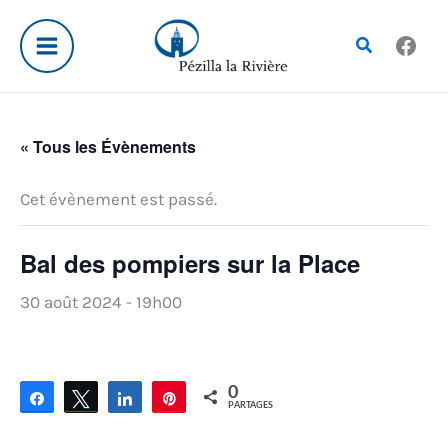
Aller
au
Rechercher
contenu
« Tous les Évènements
Cet évènement est passé.
Bal des pompiers sur la Place
30 août 2024 - 19h00
0
Partagez
Tweetez
Partagez
Épingle
PARTAGES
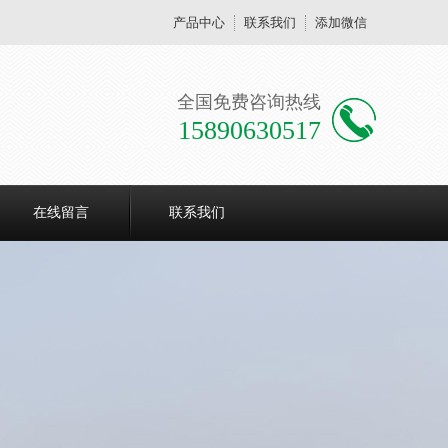
产品中心
联系我们
添加微信
全国免费咨询热线
15890630517
在线留言
联系我们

--------

**What you need to do**
Give the data again exactly as written, with no pictures included.

**Solution**
Aller
au
Rechercher
contenu
« Tous les Évènements
Cet évènement est passé.
Bal des pompiers sur la Place
30 août 2024 - 19h00
0
Partagez
Tweetez
Partagez
Épingle
PARTAGES
产品中心
联系我们
添加微信
全国免费咨询热线
15890630517
在线留言
联系我们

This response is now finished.